## [Required work]
Your output should be the lines below from the one with "Bucura-te, ca de" through the one with "comportamento di navigazione", copied exactly, pictures excluded.

Stored data entries:
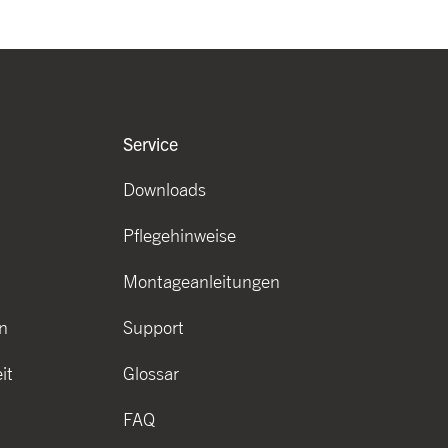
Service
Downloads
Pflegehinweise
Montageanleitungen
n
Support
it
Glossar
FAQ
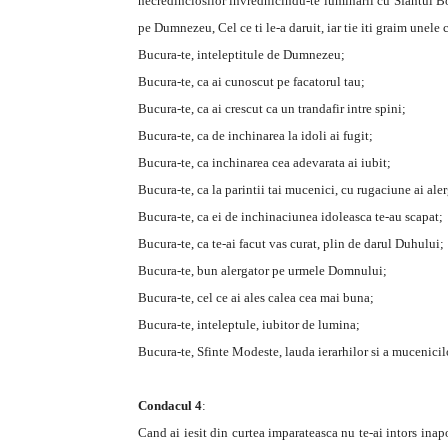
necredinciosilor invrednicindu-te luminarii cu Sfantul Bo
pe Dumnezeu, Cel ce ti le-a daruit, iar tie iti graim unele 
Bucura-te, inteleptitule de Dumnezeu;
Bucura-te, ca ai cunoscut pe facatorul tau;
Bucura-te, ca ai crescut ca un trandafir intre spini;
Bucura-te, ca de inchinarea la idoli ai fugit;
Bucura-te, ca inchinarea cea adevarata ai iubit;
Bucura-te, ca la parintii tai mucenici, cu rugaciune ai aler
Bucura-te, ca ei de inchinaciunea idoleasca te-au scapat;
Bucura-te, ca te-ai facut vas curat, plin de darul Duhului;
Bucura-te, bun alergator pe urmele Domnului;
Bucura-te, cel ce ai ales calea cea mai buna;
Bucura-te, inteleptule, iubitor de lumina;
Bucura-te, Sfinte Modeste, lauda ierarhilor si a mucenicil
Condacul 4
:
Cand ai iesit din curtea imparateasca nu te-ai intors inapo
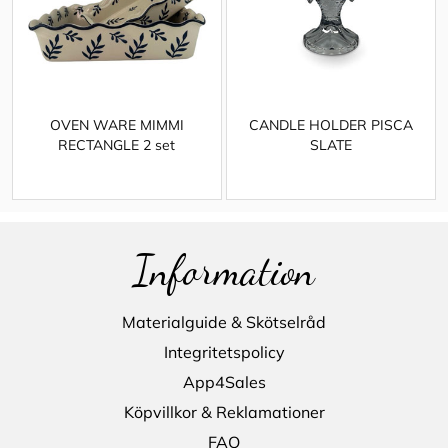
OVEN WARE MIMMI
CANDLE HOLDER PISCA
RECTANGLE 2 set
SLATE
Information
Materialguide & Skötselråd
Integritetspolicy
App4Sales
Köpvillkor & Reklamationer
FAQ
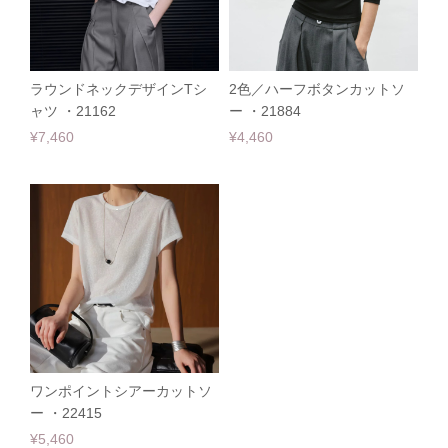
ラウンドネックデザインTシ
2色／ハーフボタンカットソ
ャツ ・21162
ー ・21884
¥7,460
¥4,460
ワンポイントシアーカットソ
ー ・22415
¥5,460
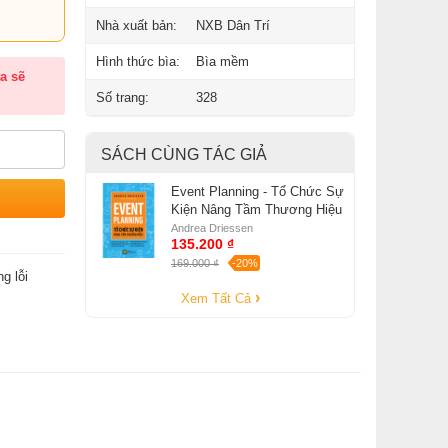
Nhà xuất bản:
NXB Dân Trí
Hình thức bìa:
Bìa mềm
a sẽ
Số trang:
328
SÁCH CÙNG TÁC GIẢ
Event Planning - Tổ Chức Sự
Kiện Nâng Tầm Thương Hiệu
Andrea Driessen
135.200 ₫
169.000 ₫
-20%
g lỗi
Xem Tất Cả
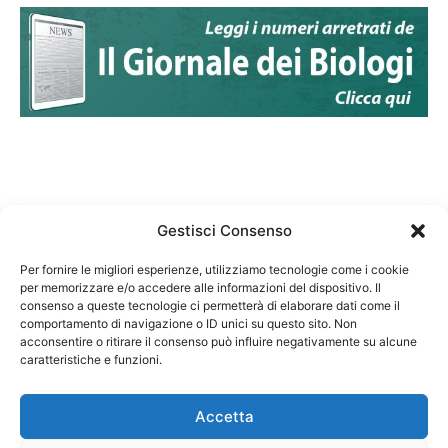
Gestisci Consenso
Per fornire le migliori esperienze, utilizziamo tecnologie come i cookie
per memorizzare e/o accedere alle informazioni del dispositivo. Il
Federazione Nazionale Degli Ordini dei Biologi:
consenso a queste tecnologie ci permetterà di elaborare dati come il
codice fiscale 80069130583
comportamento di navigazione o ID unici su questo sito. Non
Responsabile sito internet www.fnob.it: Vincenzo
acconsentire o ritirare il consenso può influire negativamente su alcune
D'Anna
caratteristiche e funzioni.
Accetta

## [Reply to the task]
Bucura-te, ca de inchinarea la idoli ai fugit;
Bucura-te, ca inchinarea cea adevarata ai iubit;
Bucura-te, ca la parintii tai mucenici, cu rugaciune ai aler
Bucura-te, ca ei de inchinaciunea idoleasca te-au scapat;
Bucura-te, ca te-ai facut vas curat, plin de darul Duhului;
Bucura-te, bun alergator pe urmele Domnului;
Bucura-te, cel ce ai ales calea cea mai buna;
Bucura-te, inteleptule, iubitor de lumina;
Bucura-te, Sfinte Modeste, lauda ierarhilor si a mucenicil
Condacul 4
:
Cand ai iesit din curtea imparateasca nu te-ai intors inapo
OVEN WARE MIMMI
CANDLE HOLDER PISCA
RECTANGLE 2 set
SLATE
Information
Materialguide & Skötselråd
Integritetspolicy
App4Sales
Köpvillkor & Reklamationer
FAQ
ラウンドネックデザインTシ
2色／ハーフボタンカットソ
ャツ ・21162
ー ・21884
¥7,460
¥4,460
ワンポイントシアーカットソ
ー ・22415
¥5,460
Nhà xuất bản:
NXB Dân Trí
Hình thức bìa:
Bìa mềm
a sẽ
Số trang:
328
SÁCH CÙNG TÁC GIẢ
Event Planning - Tổ Chức Sự
Kiện Nâng Tầm Thương Hiệu
Andrea Driessen
135.200 ₫
169.000 ₫
-20%
g lỗi
Xem Tất Cả
Gestisci Consenso
Per fornire le migliori esperienze, utilizziamo tecnologie come i cookie
per memorizzare e/o accedere alle informazioni del dispositivo. Il
Federazione Nazionale Degli Ordini dei Biologi:
consenso a queste tecnologie ci permetterà di elaborare dati come il
codice fiscale 80069130583
comportamento di navigazione o ID unici su questo sito. Non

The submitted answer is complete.